◆ What the exercise asks:
Only lines holding the word "target" are wanted from the records; copy all of them.

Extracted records
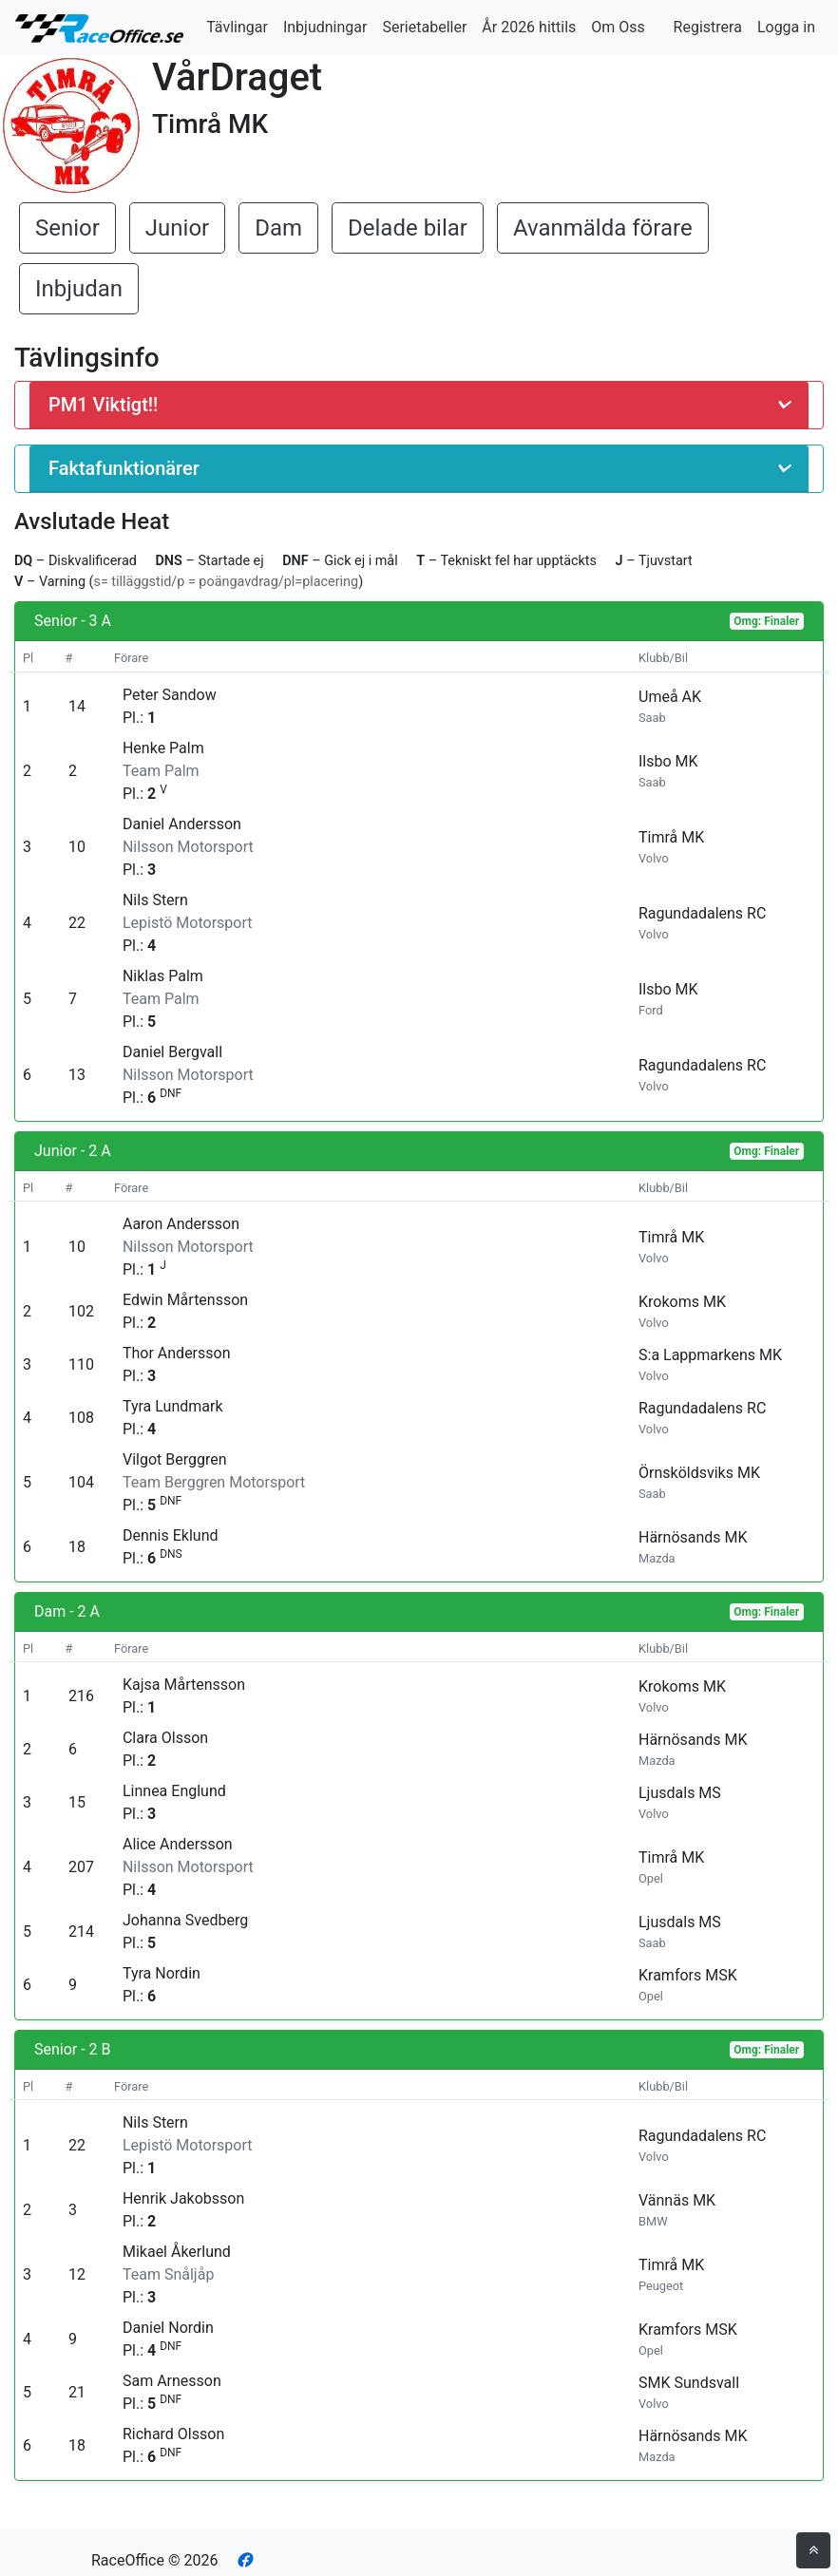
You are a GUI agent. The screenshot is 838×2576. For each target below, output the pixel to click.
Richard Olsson (173, 2434)
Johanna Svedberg (185, 1920)
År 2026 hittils (529, 27)
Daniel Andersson (182, 824)
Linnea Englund (174, 1791)
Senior (67, 228)
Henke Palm (163, 748)
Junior (177, 228)
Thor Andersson (177, 1353)
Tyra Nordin (161, 1973)
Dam (278, 228)
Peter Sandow (170, 695)
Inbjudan (79, 288)
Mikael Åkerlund (177, 2252)
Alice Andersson (178, 1844)
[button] (419, 405)
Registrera (708, 27)
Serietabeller (424, 27)
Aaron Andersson (181, 1224)
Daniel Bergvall (172, 1052)
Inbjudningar (325, 27)
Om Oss (618, 27)
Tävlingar (237, 27)
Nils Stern (155, 900)
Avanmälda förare (603, 228)
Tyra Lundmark (173, 1406)
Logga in (786, 27)
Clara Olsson (165, 1738)
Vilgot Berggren (175, 1459)
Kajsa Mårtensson (184, 1685)
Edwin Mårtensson (185, 1300)
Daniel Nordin (168, 2328)
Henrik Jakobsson (183, 2198)
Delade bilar (407, 228)
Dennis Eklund (171, 1535)
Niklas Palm (163, 976)
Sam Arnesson (172, 2381)
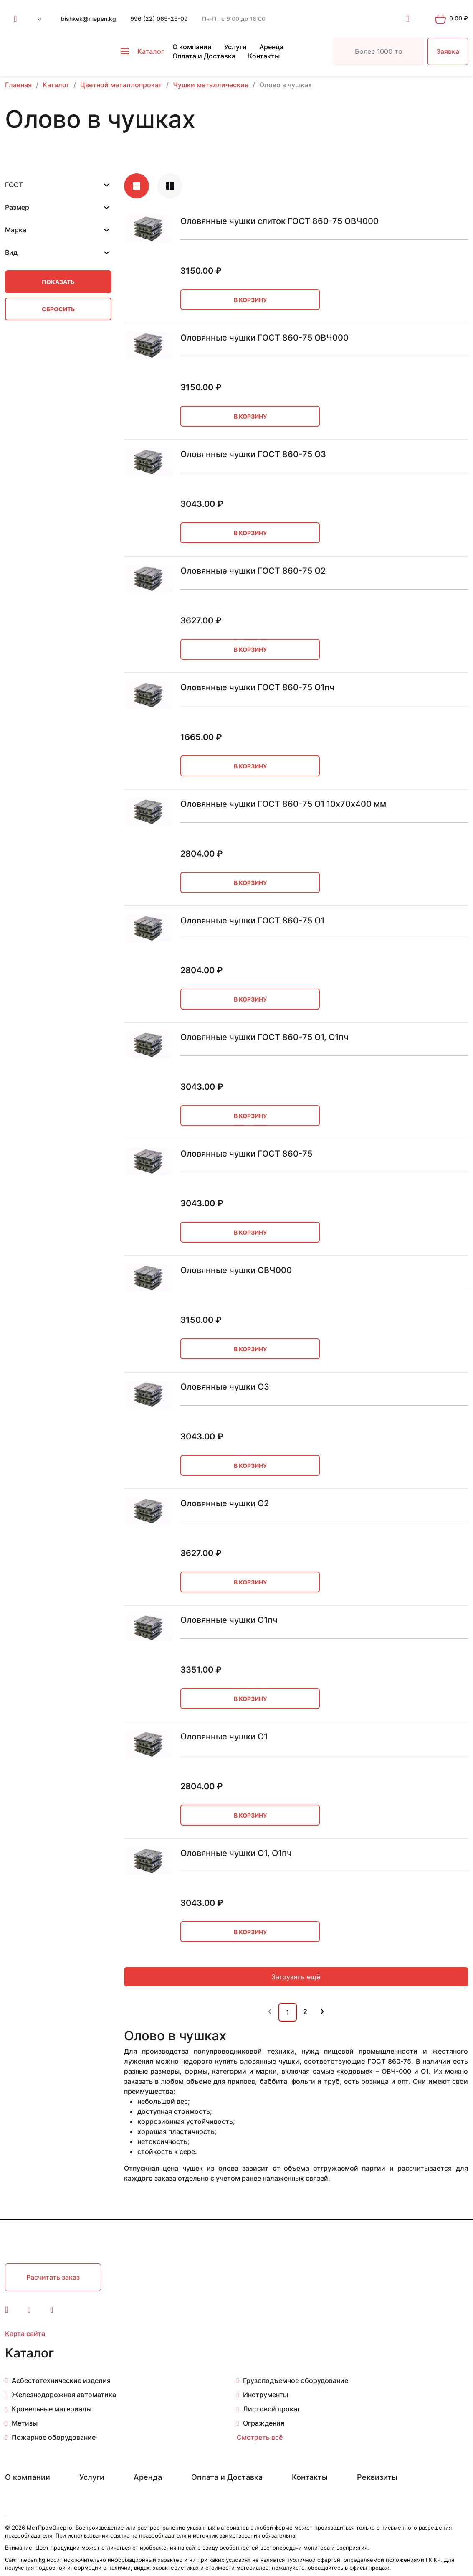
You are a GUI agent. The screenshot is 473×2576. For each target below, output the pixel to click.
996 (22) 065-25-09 (159, 18)
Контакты (264, 56)
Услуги (235, 47)
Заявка (447, 51)
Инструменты (265, 2394)
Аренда (271, 47)
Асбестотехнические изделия (61, 2380)
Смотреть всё (260, 2437)
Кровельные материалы (51, 2409)
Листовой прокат (272, 2409)
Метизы (25, 2423)
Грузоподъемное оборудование (295, 2380)
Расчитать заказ (53, 2277)
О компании (192, 47)
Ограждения (263, 2423)
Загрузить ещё (295, 1977)
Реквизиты (377, 2477)
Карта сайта (25, 2333)
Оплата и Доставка (203, 56)
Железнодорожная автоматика (64, 2394)
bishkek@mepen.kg (88, 18)
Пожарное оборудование (54, 2437)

◆ Answer space:
You are a GUI agent. The screenshot is 838×2576. For each target below, output the pixel to click.
You are a GUI agent. The screenshot is 473×2576. For each target below, output the pixel to click.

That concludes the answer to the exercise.